• _To do_
Match the string "Sebastián" against each line below, and copy every line that matches.

##### Source data #####

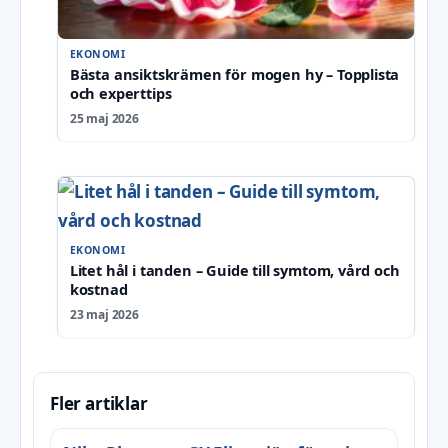
EKONOMI
Bästa ansiktskrämen för mogen hy – Topplista
och experttips
25 maj 2026
EKONOMI
Litet hål i tanden – Guide till symtom, vård och
kostnad
23 maj 2026
Fler artiklar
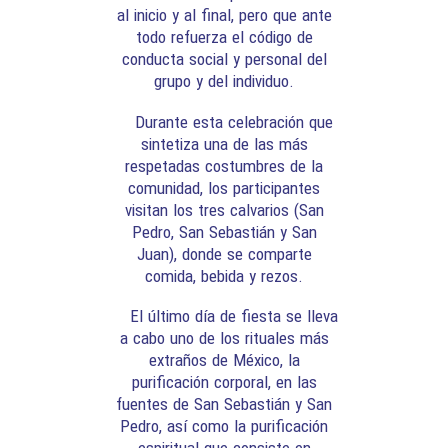
al inicio y al final, pero que ante
todo refuerza el código de
conducta social y personal del
grupo y del individuo.
Durante esta celebración que
sintetiza una de las más
respetadas costumbres de la
comunidad, los participantes
visitan los tres calvarios (San
Pedro, San Sebastián y San
Juan), donde se comparte
comida, bebida y rezos.
El último día de fiesta se lleva
a cabo uno de los rituales más
extraños de México, la
purificación corporal, en las
fuentes de San Sebastián y San
Pedro, así como la purificación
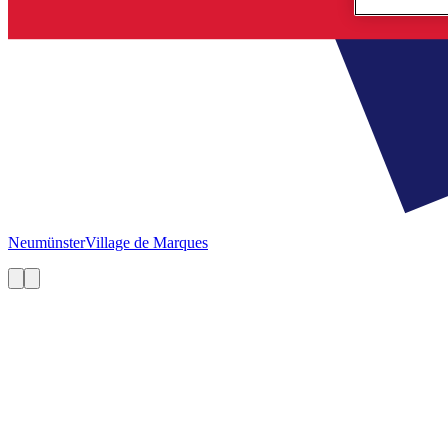
Neumünster
Village de Marques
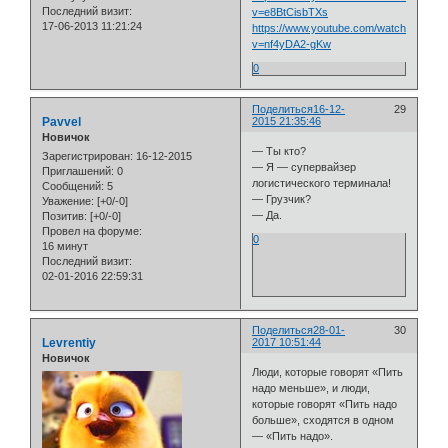
Последний визит:
v=e8BtCisbTXs
17-06-2013 11:21:24
https://www.youtube.com/watch?
v=nf4yDA2-gKw
0
Поделиться
16-12-
29
Pavvel
2015 21:35:46
Новичок
— Ты кто?
Зарегистрирован
: 16-12-2015
— Я — супервайзер
Приглашений:
0
логистического терминала!
Сообщений:
5
— Грузчик?
Уважение:
[+0/-0]
— Да.
Позитив:
[+0/-0]
Провел на форуме:
0
16 минут
Последний визит:
02-01-2016 22:59:31
Поделиться
28-01-
30
Levrentiy
2017 10:51:44
Новичок
Люди, которые говорят «Пить
надо меньше», и люди,
которые говорят «Пить надо
больше», сходятся в одном
— «Пить надо».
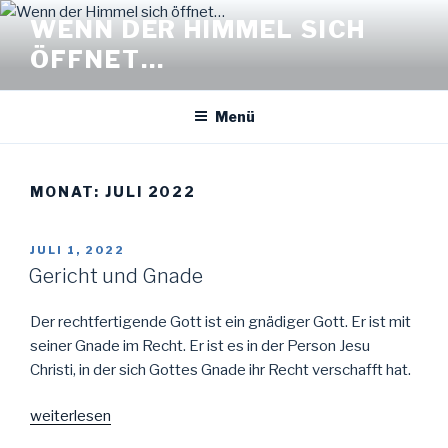
Zum
WENN DER HIMMEL SICH
Inhalt
ÖFFNET…
springen
Menü
MONAT: JULI 2022
VERÖFFENTLICHT
JULI 1, 2022
AM
Gericht und Gnade
Der rechtfertigende Gott ist ein gnädiger Gott. Er ist mit
seiner Gnade im Recht. Er ist es in der Person Jesu
Christi, in der sich Gottes Gnade ihr Recht verschafft hat.
„Gericht
weiterlesen
und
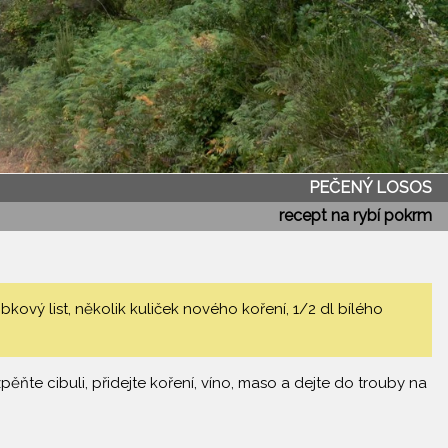
PEČENÝ LOSOS
recept na rybí pokrm
ový list, několik kuliček nového koření, 1/2 dl bílého
ňte cibuli, přidejte koření, víno, maso a dejte do trouby na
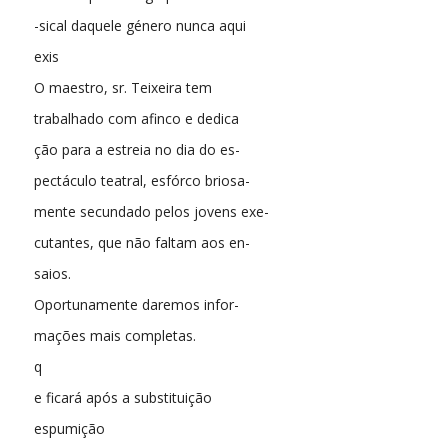
-sical daquele género nunca aqui
exis
O maestro, sr. Teixeira tem
trabalhado com afinco e dedica
ção para a estreia no dia do es-
pectáculo teatral, esfórco briosa-
mente secundado pelos jovens exe-
cutantes, que não faltam aos en-
saios.
Oportunamente daremos infor-
mações mais completas.
q
e ficará após a substituição
espumição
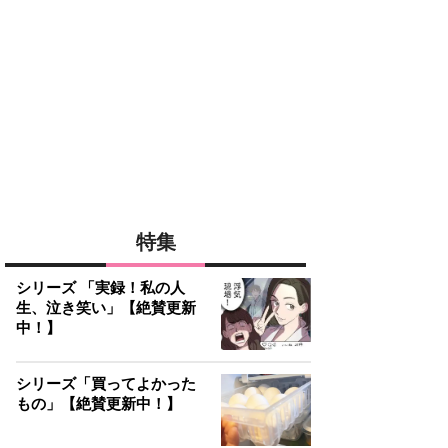
特集
シリーズ 「実録！私の人
生、泣き笑い」【絶賛更新
中！】
シリーズ「買ってよかった
もの」【絶賛更新中！】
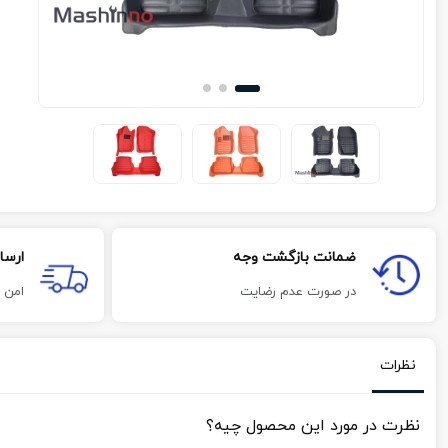
ضمانت بازگشت وجه
ارسا
در صورت عدم رضایت
امن 
نظرات
نظرت در مورد این محصول چیه؟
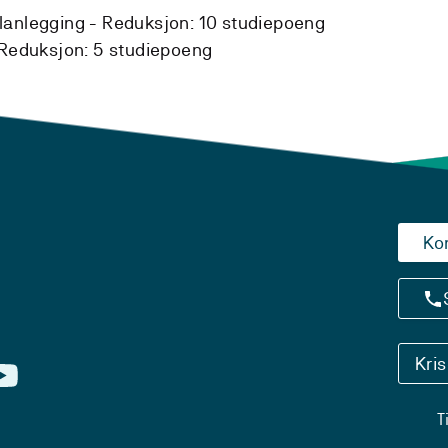
lanlegging -
Reduksjon:
10 studiepoeng
Reduksjon:
5 studiepoeng
Ko
Kri
T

#####

• _Exercise solution_
Pedro, San Sebastián y San
fuentes de San Sebastián y San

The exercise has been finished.